For a sequence of data points like this
14.5, 14.2, 14.4, 14.4, -64564.4, 14.4, 14.4, 14.4, 14.4, 14.3, 14.2, 14.6
spotting "the outlier" should be easy.
However, assuming that the first sequence describes, for example, average daily outside temperatures, the fact that the exact same average temperature of
14.4 degrees was measured for a whole week could certainly be considered as an "anomaly".
(Probably a "collective anomaly" according to the definitions above, but I won't argue about that...)
Although I'm on thin ice when arguing about the precise or intuitive meaning of certain terms (because I'm neither a data science expert nor a native English speaker), this would mean that "anomaly" is a much broader term than "outlier". But maybe the data science community is just in the process of sorting out proper definitions of these terms.

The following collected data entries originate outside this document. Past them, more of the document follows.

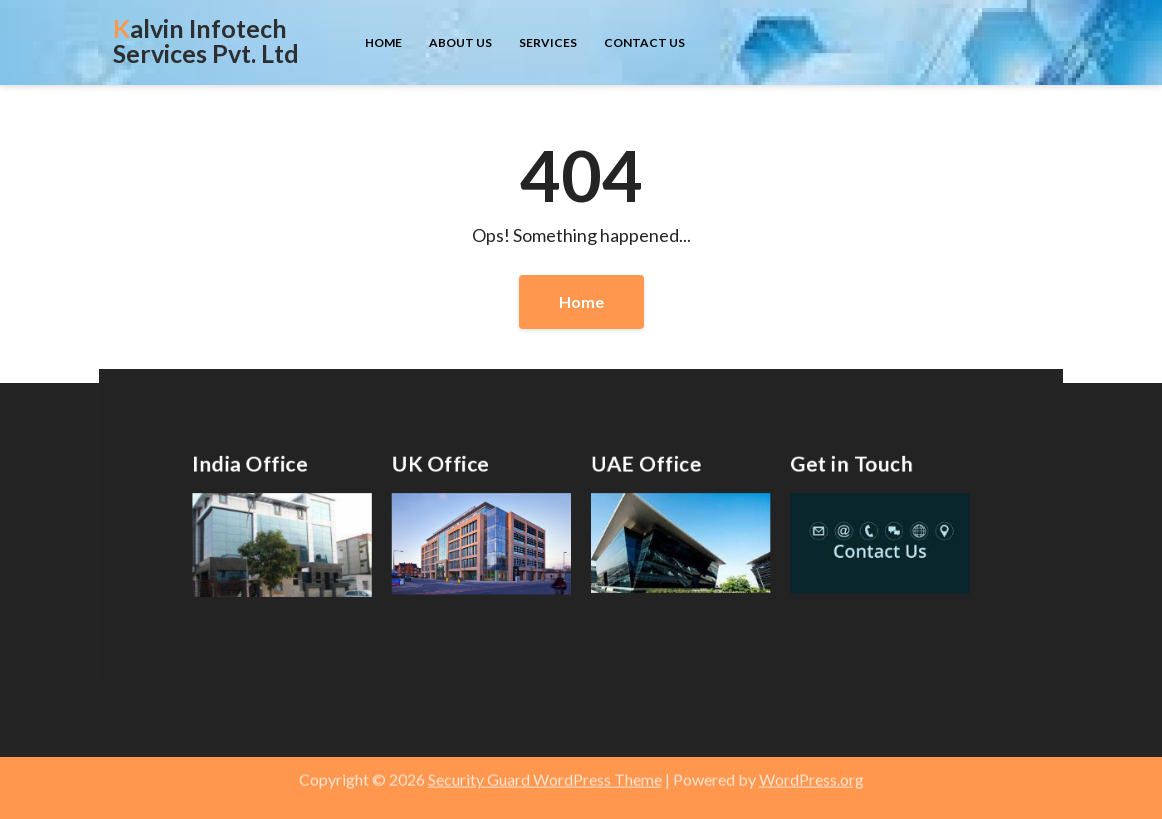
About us (460, 42)
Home (383, 42)
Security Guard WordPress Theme (545, 769)
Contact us (644, 42)
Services (548, 42)
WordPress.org (811, 769)
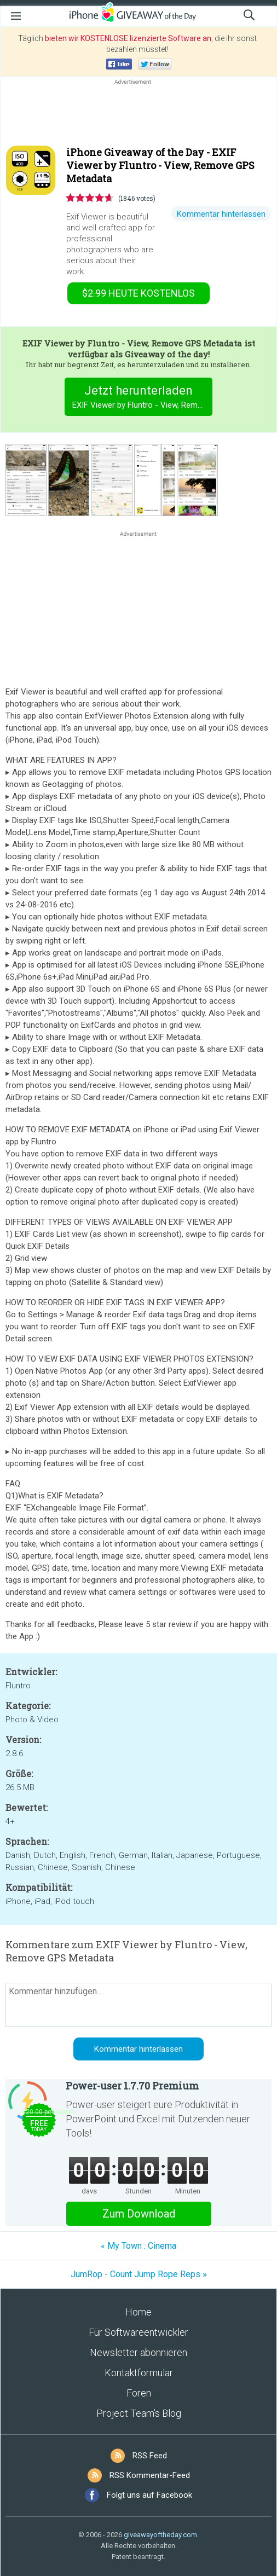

Maybe my gut feeling about the literal meaning of certain words is wrong. But for me, the word "outlier" seems to say "lying somewhere out of (or far away from) something (based on some distance measure)". In that sense, the
14.4s in the first example are not "outliers" per se. But of course, things become tricky very quickly here: One could imagine a model for the data that contains the number of consecutive days with equal temperatures (as in a run length encoding). Computing this model for the given data would yield
1 * 14.5 1 * 14.2 7 * 14.4 1 * 14.3 1 * 14.2 1 * 14.6
where the value
7 does have large distance (difference) to the other values in the model. So the "collective anomaly" of 7 consecutive days with equal temperatures has been turned into a "point anomaly" by this transformation.